While the media like to stress the luxurious nature of the Priory, the reality is not quite the same. "I think a lot of celebrities like it because it actually feels more like a hospital than a health farm. There is a sense that they are getting genuine treatment. And sometimes in the company of National Health Service patients," said Mr Linley.
A former senior doctor at Roehampton says: "It's definitely not a health farm, and I would say that the ambience is more three-star than five-star. I think the place is a bit second-rate, frankly: some of the carpets are worn and the paint is peeling.
"And the staff there are like Harley Street."
Another issue, he said, was the recidivism rate of patients."I think most people would actually get as good a deal going to one of the Betty Ford or other clinics in the United States - like Naomi Campbell has - rather than be under the spotlight at the Priory," he says. "But people tend to go to the Priory as a result of word-of-mouth recommendations for the most popular doctors and consultants."
Although most celebrity patients at Roehampton fund themselves, the majority being treated there and at the group's other hospitals have some kind of private health insurance, usually related to their profession.
Recently the group has launched advertising campaigns in newspapers to target high-flying City workers with alcohol problems - most of whom have some kind of private health insurance.

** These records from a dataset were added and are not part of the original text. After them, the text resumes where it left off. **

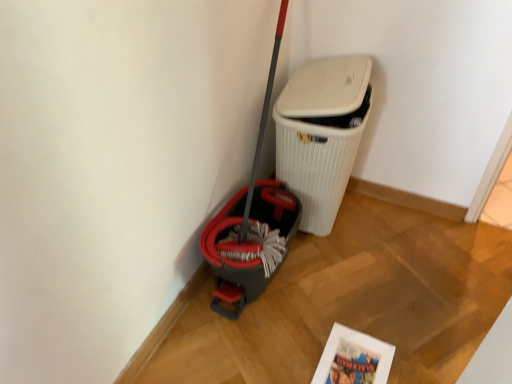 Question: Is white textured waste bin at center further to camera compared to matte white comic book at lower center?

Choices:
 (A) yes
 (B) no

Answer: (A)

Question: From the image's perspective, is white textured waste bin at center located beneath matte white comic book at lower center?

Choices:
 (A) yes
 (B) no

Answer: (B)

Question: Can you confirm if white textured waste bin at center is positioned to the left of matte white comic book at lower center?

Choices:
 (A) no
 (B) yes

Answer: (B)

Question: Is the depth of white textured waste bin at center less than that of matte white comic book at lower center?

Choices:
 (A) yes
 (B) no

Answer: (B)

Question: From a real-world perspective, is white textured waste bin at center under matte white comic book at lower center?

Choices:
 (A) yes
 (B) no

Answer: (B)

Question: Considering the relative sizes of white textured waste bin at center and matte white comic book at lower center in the image provided, is white textured waste bin at center shorter than matte white comic book at lower center?

Choices:
 (A) yes
 (B) no

Answer: (B)

Question: From a real-world perspective, is matte white comic book at lower center under white textured waste bin at center?

Choices:
 (A) no
 (B) yes

Answer: (B)

Question: Considering the relative sizes of matte white comic book at lower center and white textured waste bin at center in the image provided, is matte white comic book at lower center shorter than white textured waste bin at center?

Choices:
 (A) yes
 (B) no

Answer: (A)

Question: Is matte white comic book at lower center next to white textured waste bin at center?

Choices:
 (A) yes
 (B) no

Answer: (B)

Question: Is matte white comic book at lower center to the right of white textured waste bin at center from the viewer's perspective?

Choices:
 (A) no
 (B) yes

Answer: (B)

Question: Could white textured waste bin at center be considered to be inside matte white comic book at lower center?

Choices:
 (A) no
 (B) yes

Answer: (A)

Question: Can you confirm if matte white comic book at lower center is positioned to the left of white textured waste bin at center?

Choices:
 (A) yes
 (B) no

Answer: (B)

Question: In terms of height, does matte white comic book at lower center look taller or shorter compared to white textured waste bin at center?

Choices:
 (A) short
 (B) tall

Answer: (A) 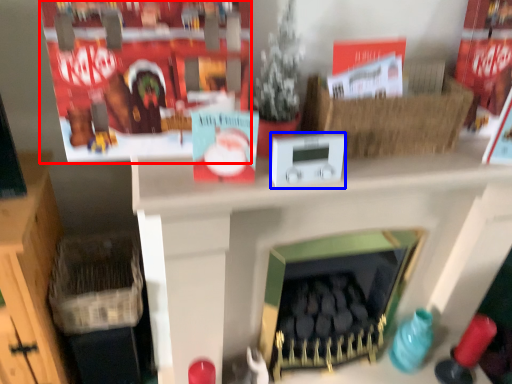 Question: Among these objects, which one is farthest to the camera, shelf (highlighted by a red box) or appliance (highlighted by a blue box)?

Choices:
 (A) shelf
 (B) appliance

Answer: (B) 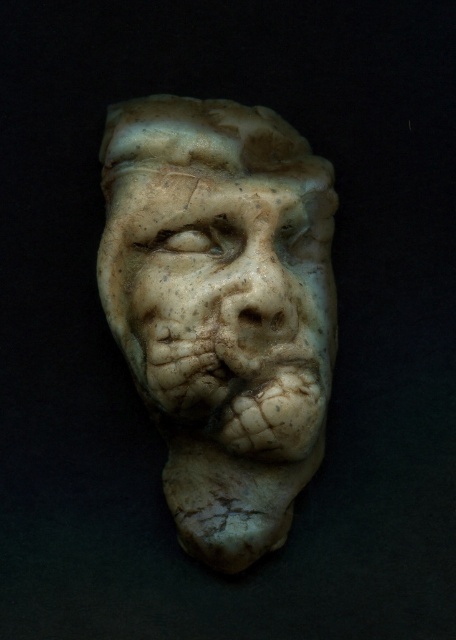 Question: Can you confirm if white marble sculpture at center is wider than marble sculpture of face at center?

Choices:
 (A) yes
 (B) no

Answer: (A)

Question: Considering the relative positions of white marble sculpture at center and marble sculpture of face at center in the image provided, where is white marble sculpture at center located with respect to marble sculpture of face at center?

Choices:
 (A) left
 (B) right

Answer: (A)

Question: Which point appears farthest from the camera in this image?

Choices:
 (A) (260, 369)
 (B) (221, 147)

Answer: (B)

Question: Which point appears closest to the camera in this image?

Choices:
 (A) (253, 177)
 (B) (156, 369)

Answer: (B)

Question: Does white marble sculpture at center have a greater width compared to marble sculpture of face at center?

Choices:
 (A) yes
 (B) no

Answer: (A) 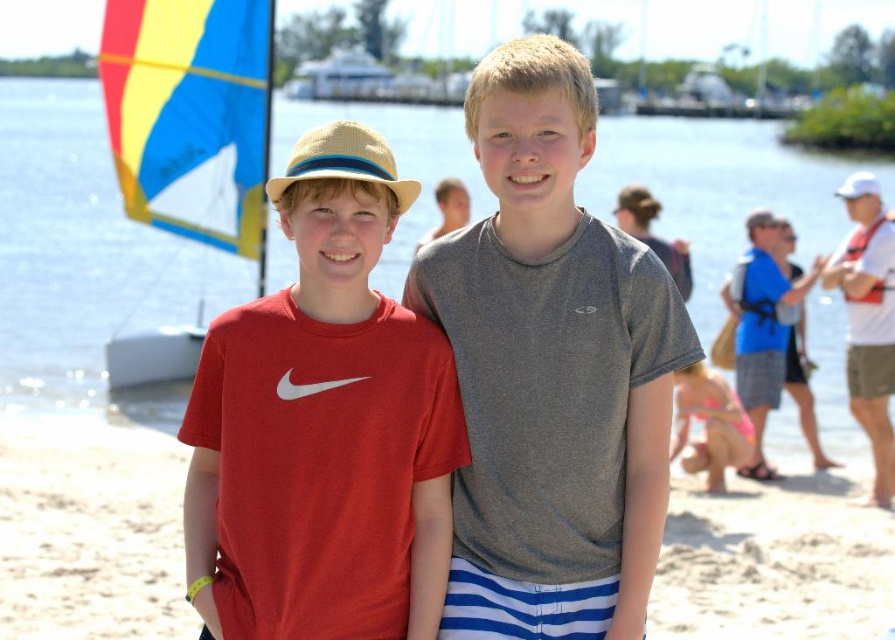 Question: Is gray heathered t-shirt at center above matte red t-shirt at center?

Choices:
 (A) yes
 (B) no

Answer: (A)

Question: Based on their relative distances, which object is farther from the transparent water at center?

Choices:
 (A) gray heathered t-shirt at center
 (B) white sandy beach at center

Answer: (A)

Question: Does matte red t-shirt at center come behind white sandy beach at center?

Choices:
 (A) yes
 (B) no

Answer: (B)

Question: Where is matte red t-shirt at center located in relation to white sandy beach at center in the image?

Choices:
 (A) below
 (B) above

Answer: (B)

Question: Considering the real-world distances, which object is farthest from the matte red t-shirt at center?

Choices:
 (A) transparent water at center
 (B) gray heathered t-shirt at center
 (C) white sandy beach at center

Answer: (A)

Question: Which point is closer to the camera taking this photo?

Choices:
 (A) (633, 602)
 (B) (859, 608)
 (C) (43, 248)

Answer: (A) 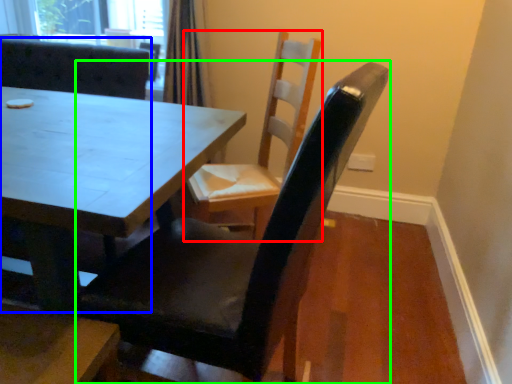 Question: Estimate the real-world distances between objects in this image. Which object is closer to chair (highlighted by a red box), chair (highlighted by a blue box) or chair (highlighted by a green box)?

Choices:
 (A) chair
 (B) chair

Answer: (B)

Britain's Ministry of Defence last year signed a three-year £5 million (?7.4 million) contract with the group to treat service personnel.
Celebrities and City executives are the most high-profile element of the Priory's business, but the group makes the bulk of its money in other ways.

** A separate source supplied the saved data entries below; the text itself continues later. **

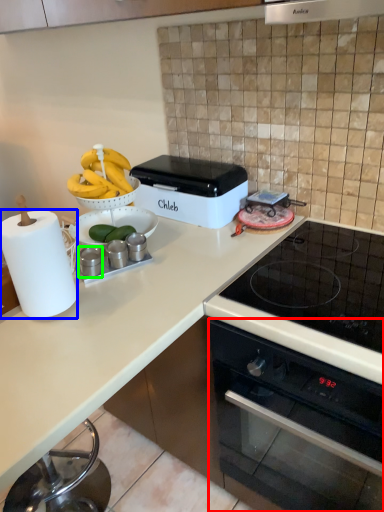 Question: Which object is positioned closest to oven (highlighted by a red box)? Select from paper towel (highlighted by a blue box) and appliance (highlighted by a green box).

Choices:
 (A) paper towel
 (B) appliance

Answer: (A) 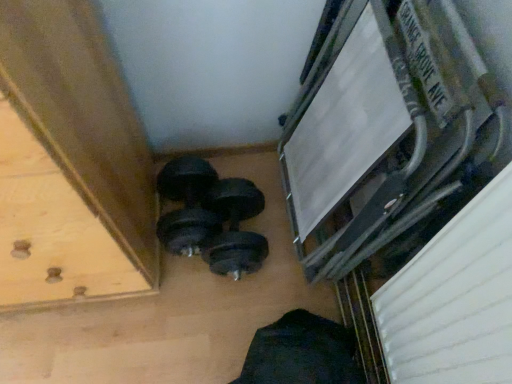 Locate an element on the screen. vacant space in front of black rubber dumbbell at center, the 1th dumbbell viewed from the right is located at coordinates (213, 310). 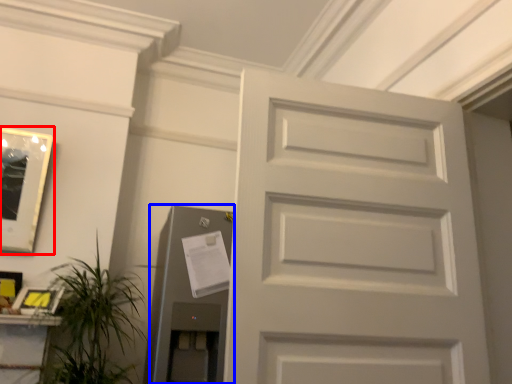 Question: Which of the following is the closest to the observer, picture frame (highlighted by a red box) or elevator (highlighted by a blue box)?

Choices:
 (A) picture frame
 (B) elevator

Answer: (B) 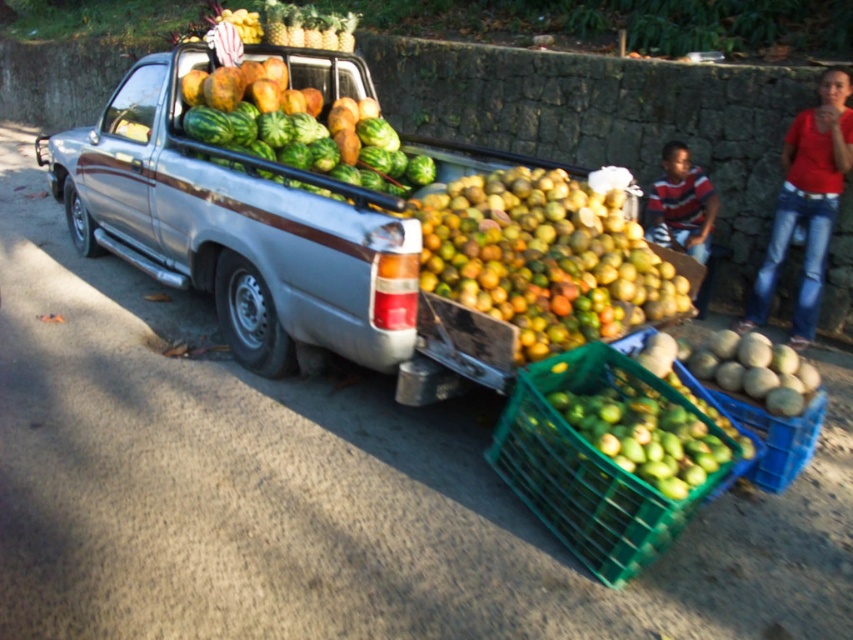 Question: Is silver metallic truck at center bigger than green matte melon at center?

Choices:
 (A) yes
 (B) no

Answer: (A)

Question: Which of the following is the farthest from the observer?

Choices:
 (A) (393, 284)
 (B) (247, 136)
 (C) (809, 148)

Answer: (C)

Question: Which point is farther to the camera?

Choices:
 (A) green matte watermelons at center
 (B) striped shirt at center
 (C) red cotton shirt at right

Answer: (B)

Question: Is yellow-green matte citrus at center positioned behind green plastic crate at lower center?

Choices:
 (A) no
 (B) yes

Answer: (B)

Question: Is green matte watermelons at center positioned at the back of green matte melon at center?

Choices:
 (A) no
 (B) yes

Answer: (B)

Question: Which point is farther to the camera?

Choices:
 (A) (828, 180)
 (B) (610, 410)

Answer: (A) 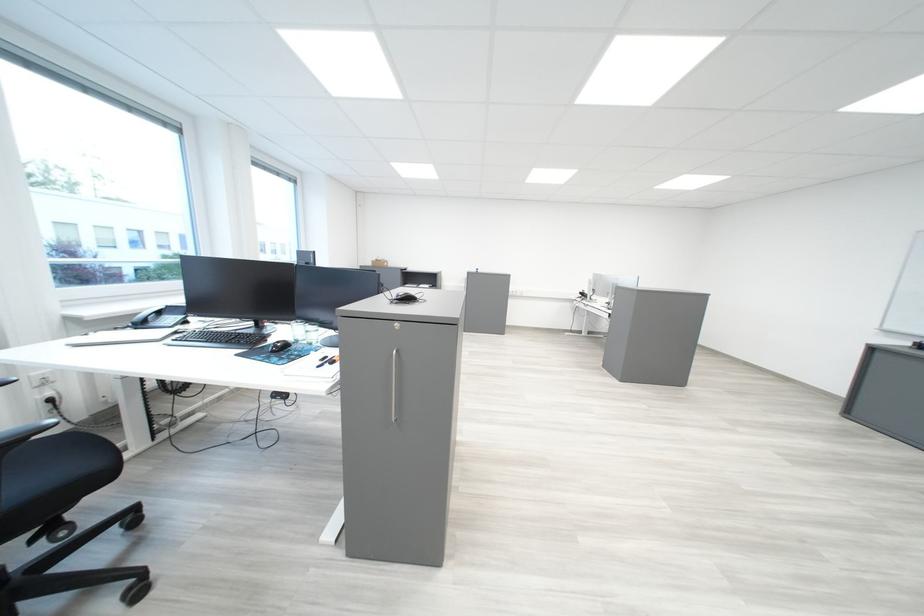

It has expanded the bread-and-butter side of its operations, and likes to stress its work with young people suffering from conditions such as autism and Asperger's Syndrome, along with its clinics dealing with neurological rehabilitation.
The bulk of these patients - as well as a small number at Roehampton - are referrals from Britain's National Health Service. It is believed that around half the group's total business comes from patients passed from the state sector.

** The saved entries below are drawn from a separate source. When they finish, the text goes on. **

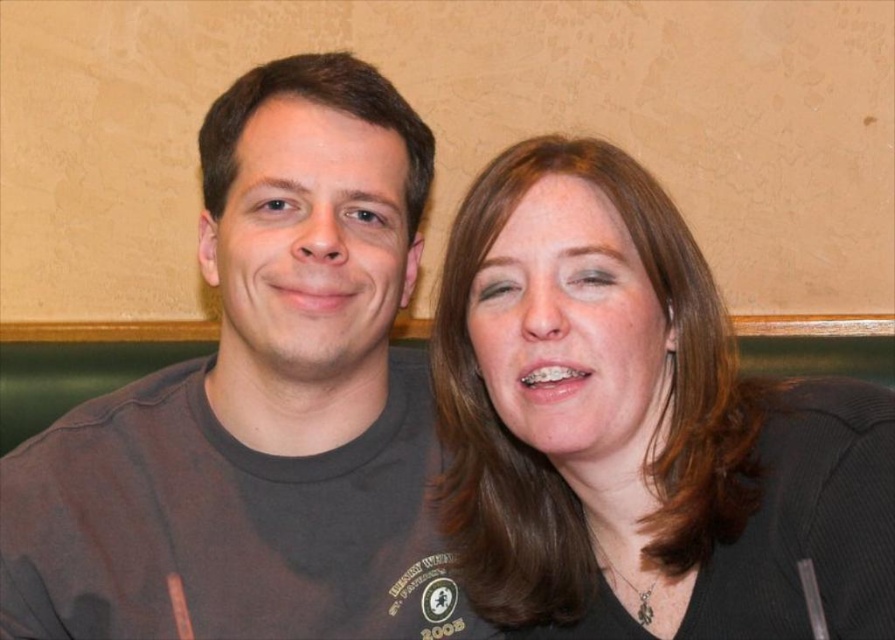 Is dark gray t-shirt at left taller than brown hair at upper right?

Correct, dark gray t-shirt at left is much taller as brown hair at upper right.

Find the location of a particular element. The image size is (895, 640). dark gray t-shirt at left is located at coordinates (260, 404).

Does point (395, 412) come in front of point (497, 272)?

That is False.

Identify the location of dark gray t-shirt at left. Image resolution: width=895 pixels, height=640 pixels. point(260,404). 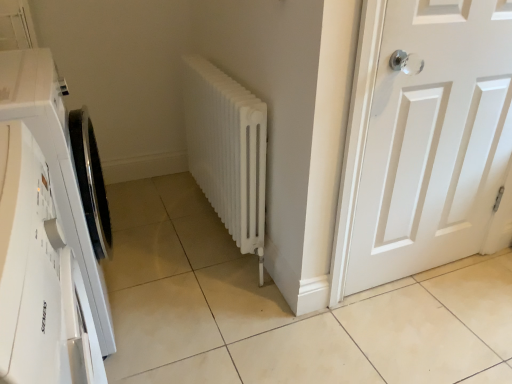 Locate an element on the screen. The image size is (512, 384). vacant point above white matte radiator at center (from a real-world perspective) is located at coordinates (210, 69). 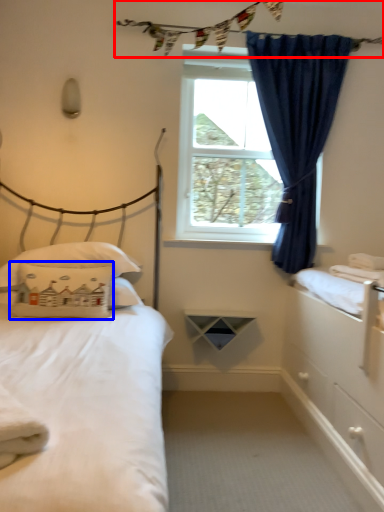 Question: Which object appears closest to the camera in this image, clothesline (highlighted by a red box) or pillow (highlighted by a blue box)?

Choices:
 (A) clothesline
 (B) pillow

Answer: (B) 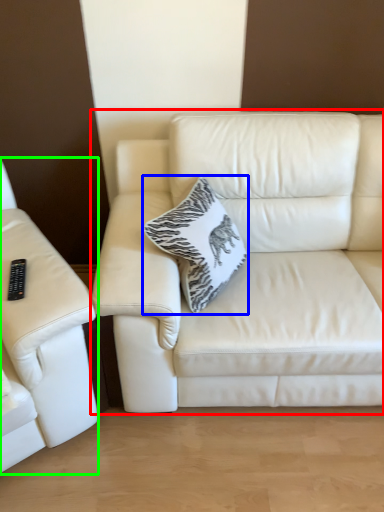 Question: Considering the real-world distances, which object is farthest from studio couch (highlighted by a red box)? throw pillow (highlighted by a blue box) or studio couch (highlighted by a green box)?

Choices:
 (A) throw pillow
 (B) studio couch

Answer: (B)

William Lang, of the healthcare analysts Lang and Buisson, says: "Although it attracts attention, the celebrity side of the business is only a small part of the group.
"There are quite a few areas where they are the only serious presence, and they receive a substantial number of NHS referrals because there is no state provision - such as the special schools for treating children with disorders, and the clinics dealing with rehabilitation for people suffering from brain injuries."
This week's sale of the group will swell the bank balance of the Priory group's chief executive, Dr Chai Patel, who owned around 14 per cent of the group.
Dr Patel bought the Priory group in 2000 from an American concern which had owned it for more than 20 years. Since then, it has added 11 sites.
The group now includes 15 psychiatric hospitals, seven schools, two therapeutic community assessment services and five brain injury and rehabilitation units. Many of its hospitals are housed in fine listed buildings.
Although the Priory Hospital has only recently come into public notice thanks to the public's obsession with celebrity, it is, in fact, London's oldest private psychiatric hospital.
It has been in continuous operation since 1872, when Dr William Wood, one of the first modern psychiatrists, moved his patients from Kensington to Roehampton to benefit from the calm atmosphere and clean air of the countryside.
On its website the group states that its overall vision is "To bring hope, healing and sanctuary to all the patients, pupils and residents who need our services."
And that's even if the worst thing to happen to them is having taken part in a celebrity reality show.